On the video they mention that the ones who want to keep the Sunday ban want it because they like going for family hikes in the woods and don't have to worry about hunters shooting their rifles.

The ones who brought the lawsuit say that they only have a single day to hunt since they are either working or the kids are in school.

But I would wager that if you researched the law you will find that the major religion in the state wanted it so that people would attend services on Sunday and then go home and read the good book.

Sent from my SM-A426U using Tapatalk


----------



## MrShane (Jul 21, 2019)

Critter said:


> So the next time that you feel that other states have it better than Utah take a look at Mame.
> 
> They have a Sunday hunting ban, yes you can not hunt on Sunday's. There is a lawsuit going on right now to try and change it.
> 
> ...


I WISH we had a strange law that Deer Creek was wakeless on odd or even days.


----------



## Critter (Mar 20, 2010)

I'd like it to just go back to fishing only. 

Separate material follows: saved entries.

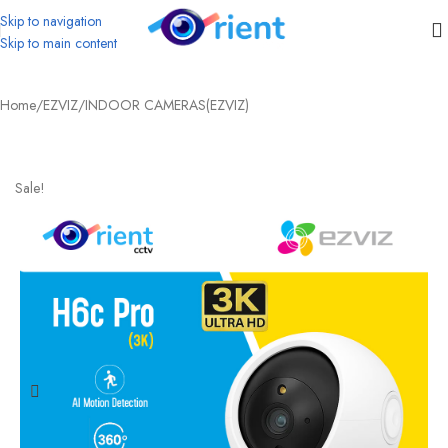
Skip to navigation
Skip to main content
Home
/
EZVIZ
/
INDOOR CAMERAS(EZVIZ)
Sale!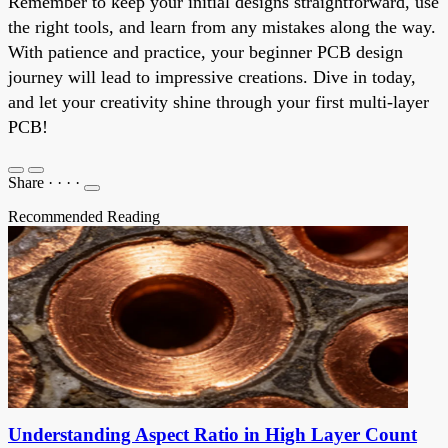
Remember to keep your initial designs straightforward, use
the right tools, and learn from any mistakes along the way.
With patience and practice, your beginner PCB design
journey will lead to impressive creations. Dive in today,
and let your creativity shine through your first multi-layer
PCB!
Share
·
·
·
·
Recommended Reading
Understanding Aspect Ratio in High Layer Count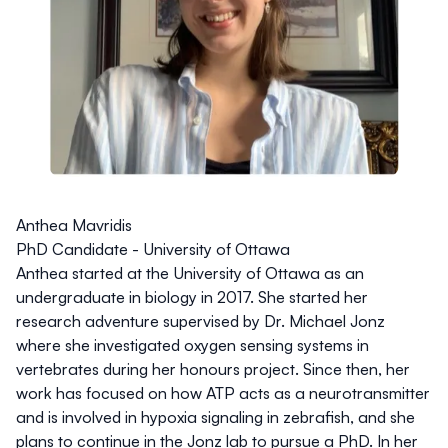
Anthea Mavridis
PhD Candidate - University of Ottawa
Anthea started at the University of Ottawa as an
undergraduate in biology in 2017. She started her
research adventure supervised by Dr. Michael Jonz
where she investigated oxygen sensing systems in
vertebrates during her honours project. Since then, her
work has focused on how ATP acts as a neurotransmitter
and is involved in hypoxia signaling in zebrafish, and she
plans to continue in the Jonz lab to pursue a PhD. In her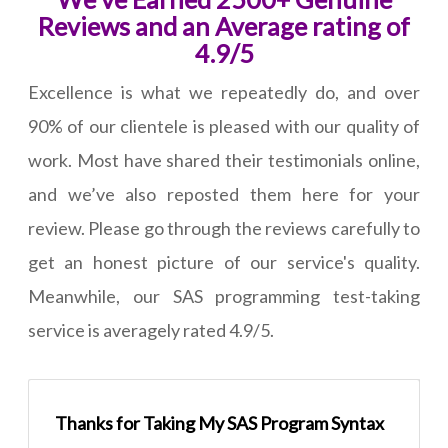
Reviews and an Average rating of
4.9/5
Excellence is what we repeatedly do, and over
90% of our clientele is pleased with our quality of
work. Most have shared their testimonials online,
and we’ve also reposted them here for your
review. Please go through the reviews carefully to
get an honest picture of our service's quality.
Meanwhile, our SAS programming test-taking
service is averagely rated 4.9/5.
Thanks for Taking My SAS Program Syntax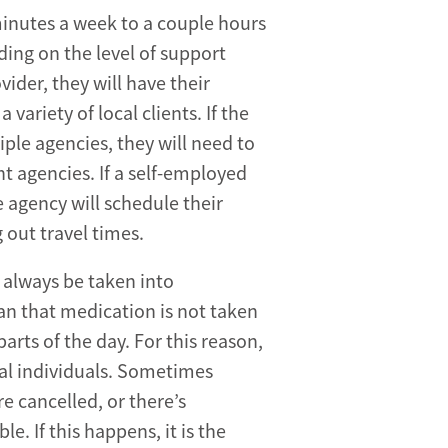
minutes a week to a couple hours
nding on the level of support
vider, they will have their
 variety of local clients. If the
ple agencies, they will need to
nt agencies. If a self-employed
 agency will schedule their
 out travel times.
 always be taken into
mean that medication is not taken
parts of the day. For this reason,
al individuals. Sometimes
e cancelled, or there’s
e. If this happens, it is the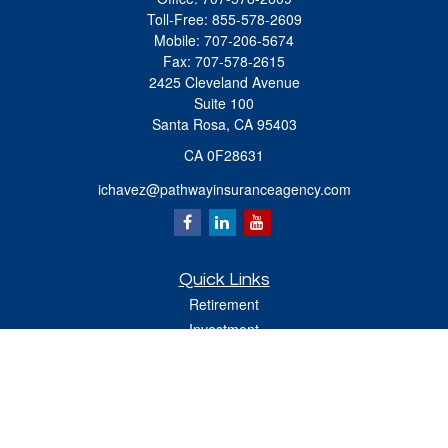
Toll-Free:
855-578-2609
Mobile:
707-206-5674
Fax:
707-578-2615
2425 Cleveland Avenue
Suite 100
Santa Rosa,
CA
95403
CA 0F28631
ichavez@pathwayinsuranceagency.com
Quick Links
Retirement
Investment
Estate
Insurance
Tax
Money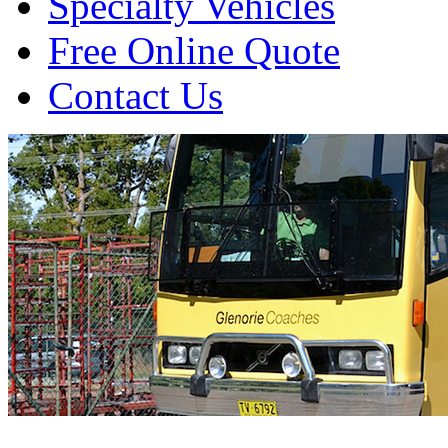
Specialty Vehicles
Free Online Quote
Contact Us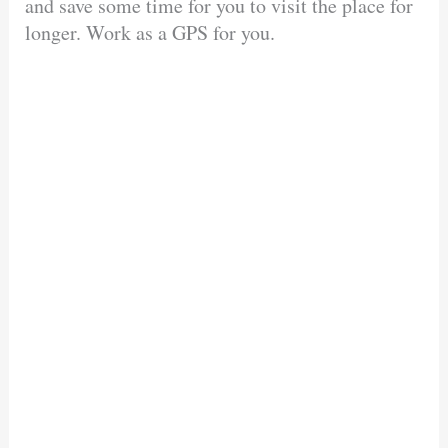
and save some time for you to visit the place for
longer. Work as a GPS for you.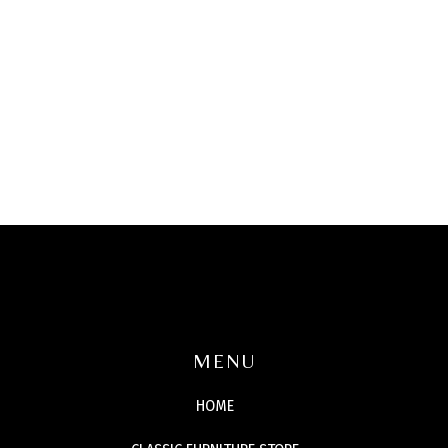
MENU
HOME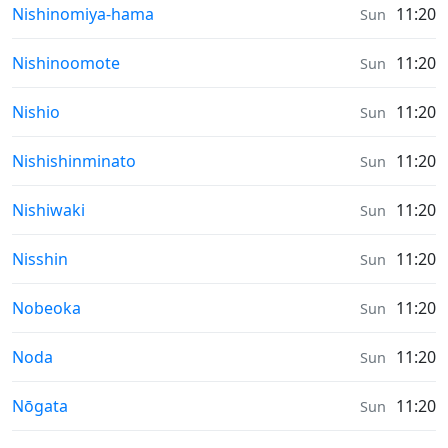
Sunrise & Sunset times in
Nishinomiya-hama
11:20
Sun
Sunrise & Sunset times in
Nishinoomote
11:20
Sun
Sunrise & Sunset times in
Nishio
11:20
Sun
Sunrise & Sunset times in
Nishishinminato
11:20
Sun
Sunrise & Sunset times in
Nishiwaki
11:20
Sun
Sunrise & Sunset times in
Nisshin
11:20
Sun
Sunrise & Sunset times in
Nobeoka
11:20
Sun
Sunrise & Sunset times in
Noda
11:20
Sun
Sunrise & Sunset times in
Nōgata
11:20
Sun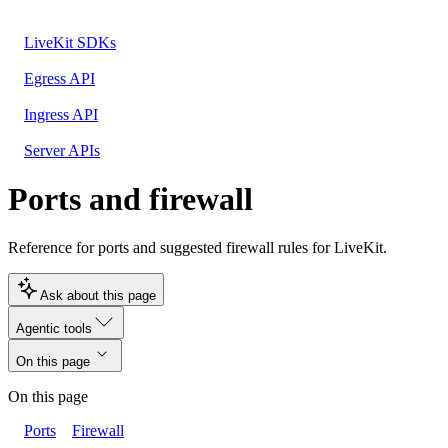
LiveKit SDKs
Egress API
Ingress API
Server APIs
Ports and firewall
Reference for ports and suggested firewall rules for LiveKit.
Ask about this page
Agentic tools
On this page
On this page
Ports
Firewall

It was a fantastic fishing pond back in the 60's, and 70's before the recreational boaters and swimmers found it.


----------



## taxidermist (Sep 11, 2007)

This thread reminds me of the movie "Footloose" with Kevin Bacon. Only instead of NO DANCING, it's NO HUNTING. "gota gota gota cut loose, kick of your hunting boots"


----------



## Critter (Mar 20, 2010)

taxidermist said:


> This thread reminds me of the movie "Footloose" with Kevin Bacon. Only instead of NO DANCING, it's NO HUNTING. "gota gota gota cut loose, kick of your hunting boots"


And to think that the irony of the movie Footloose was that it was filmed partially in Utah


----------



## colorcountrygunner (Oct 6, 2009)

Vanilla said:


> But I’m just fine if everyone gets the perception that Utah is weird and should be avoided.


I would be fine with that too, but it's not happening....not even a little bit. It seems like every time I blink my eyes a new subdivision pops up.


----------



## colorcountrygunner (Oct 6, 2009)

So what happens if a hunter draws blood just before dark on Saturday and is unable to make a recovery? He's not allowed to follow up the trail Sunday morning? Yeah, it's a very stupid law.


----------



## backcountry (May 19, 2016)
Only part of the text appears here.